Desde el punto de vista técnico, el film sortea con gracia los retos propios del concepto que presenta. Los logros de montaje, fotografía y arte son sustanciales y permiten que la propuesta de unir 2000 fotografías para contar una historia, resulte coherente pero también creíble para quien la ve. Es fundamental también el uso de distintos métodos fotográficos para llevar a cabo un proyecto tan complejo. Se utilizan distintos planos, encuadres, superposiciones, pero también se recurre al uso de filtros y acercamientos a las fotografías de manera de entregar un muy bien logrado dinamismo. Sin embargo, inevitablemente el guion sufre algunos baches como consecuencia de tratarse de una propuesta atrevida en cuanto a la forma, quedando algunos vuelcos de la historia o personajes inexplorados.
Esta segunda entrega de Valderrama es en algún sentido un pariente moderno y quizá más adulto de Malta con Huevo (2007), su ópera prima. Ambas juegan con el hecho de ser una especie de thriller de ensueño. Es decir, con la sensación de desesperación propia de una pesadilla. En El Nombre esto no es tan evidente a primera vista, y tampoco es un recurso narrativo como lo es en la primera, sino que se experimenta a partir del óptimo uso de las fotografías y de la atmósfera que se crea en torno al relato.

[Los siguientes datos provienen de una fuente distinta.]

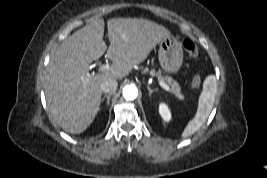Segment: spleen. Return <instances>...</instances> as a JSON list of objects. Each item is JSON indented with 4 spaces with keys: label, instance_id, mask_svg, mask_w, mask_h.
Returning a JSON list of instances; mask_svg holds the SVG:
<instances>
[{
    "label": "spleen",
    "instance_id": "3e777b00",
    "mask_svg": "<svg viewBox=\"0 0 267 178\" xmlns=\"http://www.w3.org/2000/svg\"><path fill=\"white\" fill-rule=\"evenodd\" d=\"M217 91L216 79L208 76L203 83V90L199 97L198 108L193 119H191L182 132V138H187L197 132L208 118L215 101Z\"/></svg>",
    "mask_w": 267,
    "mask_h": 178
}]
</instances>
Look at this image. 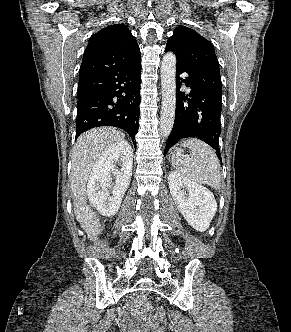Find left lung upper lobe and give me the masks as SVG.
I'll return each instance as SVG.
<instances>
[{"label": "left lung upper lobe", "instance_id": "obj_1", "mask_svg": "<svg viewBox=\"0 0 291 332\" xmlns=\"http://www.w3.org/2000/svg\"><path fill=\"white\" fill-rule=\"evenodd\" d=\"M165 50L175 53L177 62L189 69L220 71L212 43L189 27L178 26L168 39Z\"/></svg>", "mask_w": 291, "mask_h": 332}]
</instances>
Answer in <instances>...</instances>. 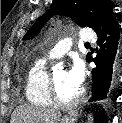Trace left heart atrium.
Masks as SVG:
<instances>
[{
	"label": "left heart atrium",
	"instance_id": "obj_1",
	"mask_svg": "<svg viewBox=\"0 0 122 123\" xmlns=\"http://www.w3.org/2000/svg\"><path fill=\"white\" fill-rule=\"evenodd\" d=\"M67 77L72 84L81 87L84 81L85 71L84 66L80 60L76 59L73 62L72 66L67 71Z\"/></svg>",
	"mask_w": 122,
	"mask_h": 123
}]
</instances>
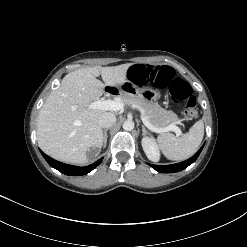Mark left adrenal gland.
<instances>
[{
	"instance_id": "left-adrenal-gland-1",
	"label": "left adrenal gland",
	"mask_w": 247,
	"mask_h": 247,
	"mask_svg": "<svg viewBox=\"0 0 247 247\" xmlns=\"http://www.w3.org/2000/svg\"><path fill=\"white\" fill-rule=\"evenodd\" d=\"M142 132H143V135H145L146 133H149V132L147 131V129L145 128L144 125H142Z\"/></svg>"
}]
</instances>
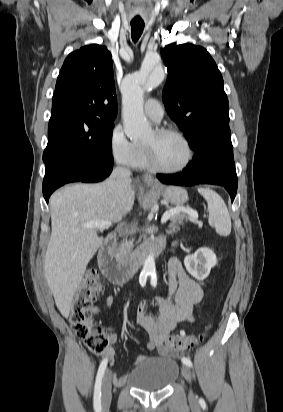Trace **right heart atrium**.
Wrapping results in <instances>:
<instances>
[{
	"label": "right heart atrium",
	"instance_id": "d8ad5b80",
	"mask_svg": "<svg viewBox=\"0 0 283 412\" xmlns=\"http://www.w3.org/2000/svg\"><path fill=\"white\" fill-rule=\"evenodd\" d=\"M109 150L113 160L122 166H132L137 156V145L127 138L121 125L110 132Z\"/></svg>",
	"mask_w": 283,
	"mask_h": 412
}]
</instances>
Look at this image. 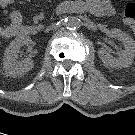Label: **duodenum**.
<instances>
[{"mask_svg":"<svg viewBox=\"0 0 135 135\" xmlns=\"http://www.w3.org/2000/svg\"><path fill=\"white\" fill-rule=\"evenodd\" d=\"M24 32H30L32 33L33 32V29L32 28H28L27 30L24 28Z\"/></svg>","mask_w":135,"mask_h":135,"instance_id":"1","label":"duodenum"}]
</instances>
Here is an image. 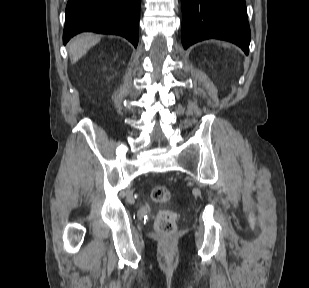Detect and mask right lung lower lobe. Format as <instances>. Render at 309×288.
I'll list each match as a JSON object with an SVG mask.
<instances>
[{
    "label": "right lung lower lobe",
    "mask_w": 309,
    "mask_h": 288,
    "mask_svg": "<svg viewBox=\"0 0 309 288\" xmlns=\"http://www.w3.org/2000/svg\"><path fill=\"white\" fill-rule=\"evenodd\" d=\"M140 0H68L63 43L83 31L116 34L135 47L139 35Z\"/></svg>",
    "instance_id": "right-lung-lower-lobe-1"
}]
</instances>
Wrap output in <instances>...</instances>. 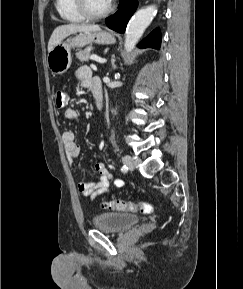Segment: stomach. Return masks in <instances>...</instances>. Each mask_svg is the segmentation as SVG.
Wrapping results in <instances>:
<instances>
[{
    "instance_id": "0dacf381",
    "label": "stomach",
    "mask_w": 243,
    "mask_h": 289,
    "mask_svg": "<svg viewBox=\"0 0 243 289\" xmlns=\"http://www.w3.org/2000/svg\"><path fill=\"white\" fill-rule=\"evenodd\" d=\"M113 44L116 42L114 35L106 31L80 32L61 41L55 45L48 53L47 65L53 74L61 75L65 73L71 65V49L80 48L91 43Z\"/></svg>"
}]
</instances>
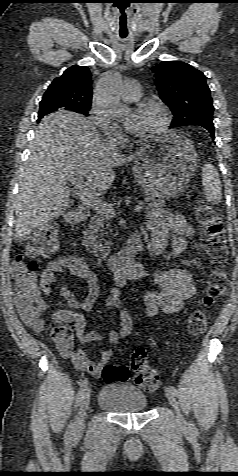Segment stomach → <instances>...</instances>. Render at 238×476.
Returning <instances> with one entry per match:
<instances>
[{
    "mask_svg": "<svg viewBox=\"0 0 238 476\" xmlns=\"http://www.w3.org/2000/svg\"><path fill=\"white\" fill-rule=\"evenodd\" d=\"M197 165V153L182 132L171 131L149 144L133 167L134 177L152 198L180 194Z\"/></svg>",
    "mask_w": 238,
    "mask_h": 476,
    "instance_id": "stomach-1",
    "label": "stomach"
}]
</instances>
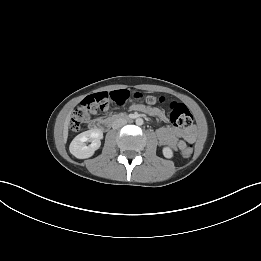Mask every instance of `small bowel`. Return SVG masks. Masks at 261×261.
<instances>
[{
    "instance_id": "c3829d8e",
    "label": "small bowel",
    "mask_w": 261,
    "mask_h": 261,
    "mask_svg": "<svg viewBox=\"0 0 261 261\" xmlns=\"http://www.w3.org/2000/svg\"><path fill=\"white\" fill-rule=\"evenodd\" d=\"M137 110L161 120H167L166 115L159 108L139 106L137 107ZM157 137L162 146L176 150L177 148L181 149L186 142L194 141L196 134L194 129L184 130L175 126H167L157 130Z\"/></svg>"
}]
</instances>
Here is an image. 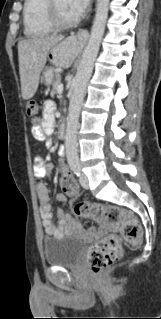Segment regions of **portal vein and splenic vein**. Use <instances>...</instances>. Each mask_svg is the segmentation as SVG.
I'll use <instances>...</instances> for the list:
<instances>
[{
	"label": "portal vein and splenic vein",
	"mask_w": 161,
	"mask_h": 319,
	"mask_svg": "<svg viewBox=\"0 0 161 319\" xmlns=\"http://www.w3.org/2000/svg\"><path fill=\"white\" fill-rule=\"evenodd\" d=\"M58 93H61L63 91V84H60L58 86V89H57Z\"/></svg>",
	"instance_id": "obj_1"
}]
</instances>
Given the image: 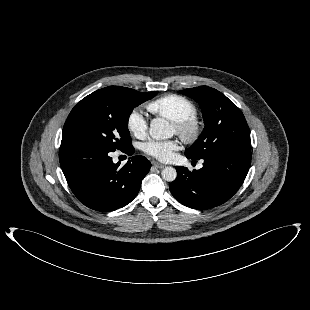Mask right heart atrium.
<instances>
[{
    "label": "right heart atrium",
    "mask_w": 310,
    "mask_h": 310,
    "mask_svg": "<svg viewBox=\"0 0 310 310\" xmlns=\"http://www.w3.org/2000/svg\"><path fill=\"white\" fill-rule=\"evenodd\" d=\"M127 127L130 133L137 138H144L147 135L148 123L139 109H134L128 116Z\"/></svg>",
    "instance_id": "1"
}]
</instances>
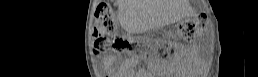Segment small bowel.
Returning <instances> with one entry per match:
<instances>
[{
    "label": "small bowel",
    "mask_w": 258,
    "mask_h": 77,
    "mask_svg": "<svg viewBox=\"0 0 258 77\" xmlns=\"http://www.w3.org/2000/svg\"><path fill=\"white\" fill-rule=\"evenodd\" d=\"M136 62V59L133 58L125 59L121 64V68L123 70H132ZM122 73H130V71H123Z\"/></svg>",
    "instance_id": "1"
}]
</instances>
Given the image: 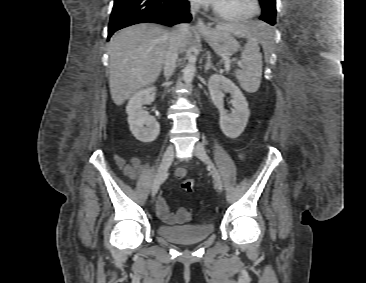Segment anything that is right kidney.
I'll return each mask as SVG.
<instances>
[{"instance_id":"1","label":"right kidney","mask_w":366,"mask_h":283,"mask_svg":"<svg viewBox=\"0 0 366 283\" xmlns=\"http://www.w3.org/2000/svg\"><path fill=\"white\" fill-rule=\"evenodd\" d=\"M155 87L139 90L130 99L126 107L130 131L141 142L154 141L160 132V125L155 117L149 116L144 110V105L153 101L152 93Z\"/></svg>"}]
</instances>
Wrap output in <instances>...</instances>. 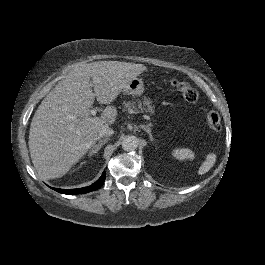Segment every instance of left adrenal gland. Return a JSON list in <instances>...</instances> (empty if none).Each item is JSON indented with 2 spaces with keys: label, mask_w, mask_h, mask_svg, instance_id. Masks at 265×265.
<instances>
[{
  "label": "left adrenal gland",
  "mask_w": 265,
  "mask_h": 265,
  "mask_svg": "<svg viewBox=\"0 0 265 265\" xmlns=\"http://www.w3.org/2000/svg\"><path fill=\"white\" fill-rule=\"evenodd\" d=\"M151 125L150 124H147V125H139L138 128H141L143 129L146 133H148L149 135V138L151 141H154V138L152 136V133H151Z\"/></svg>",
  "instance_id": "a2214340"
}]
</instances>
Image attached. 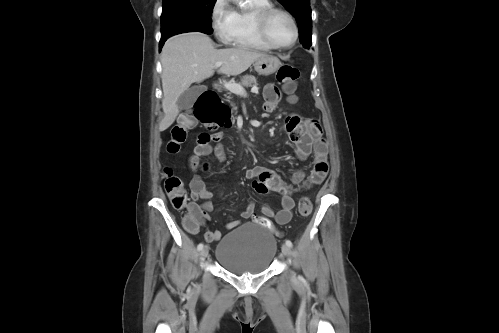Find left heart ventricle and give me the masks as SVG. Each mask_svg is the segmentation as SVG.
I'll list each match as a JSON object with an SVG mask.
<instances>
[{
    "instance_id": "left-heart-ventricle-1",
    "label": "left heart ventricle",
    "mask_w": 499,
    "mask_h": 333,
    "mask_svg": "<svg viewBox=\"0 0 499 333\" xmlns=\"http://www.w3.org/2000/svg\"><path fill=\"white\" fill-rule=\"evenodd\" d=\"M268 32L272 40L278 45H287L293 39L291 22L281 13H275L271 16L268 22Z\"/></svg>"
}]
</instances>
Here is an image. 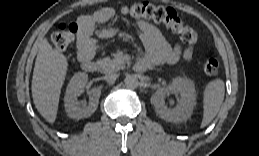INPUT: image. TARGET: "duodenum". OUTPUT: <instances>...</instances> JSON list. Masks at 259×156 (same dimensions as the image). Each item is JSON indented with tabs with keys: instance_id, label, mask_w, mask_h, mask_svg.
<instances>
[{
	"instance_id": "obj_1",
	"label": "duodenum",
	"mask_w": 259,
	"mask_h": 156,
	"mask_svg": "<svg viewBox=\"0 0 259 156\" xmlns=\"http://www.w3.org/2000/svg\"><path fill=\"white\" fill-rule=\"evenodd\" d=\"M82 68L87 72H96L98 70V64L96 61H94L90 55H86L82 59ZM146 65L142 62H138L136 64V70L137 71H144L146 70Z\"/></svg>"
}]
</instances>
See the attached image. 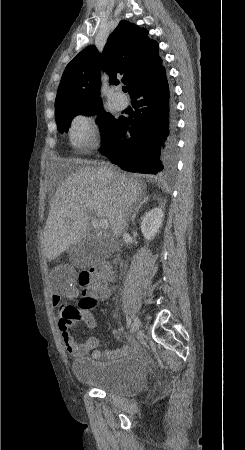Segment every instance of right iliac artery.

Probablemente la mejor forma de explicar lo que ocurre con El Nombre es tratar de aproximarse a ella desde esa sensación de malestar que se experimenta cuando tenemos un mal sueño. Este malestar no es un disgusto profundo, sino que es tan sutil que incluso somos capaces de recordar gran parte de lo que ocurrió, no en movimiento, sino como una serie de imágenes presentadas, ordenadas en su propio caos, en distintos colores, en blanco y negro, más rápido y algunas veces muy lento.
En cartelera en la Cineteca Nacional desde el pasado 19 de noviembre y también en el Centro Arte Alameda, es una muy buena opción para quienes quieren presenciar una experiencia nueva y desafiante en el cine. Y es desafiante desde dos puntos de vista: por un lado evidentemente lo es desde lo técnico y de la confección misma del film, pero también es exigente con el espectador, ya que demanda una tarea de interpretación distinta y mucho más intensa que en otras películas de su género.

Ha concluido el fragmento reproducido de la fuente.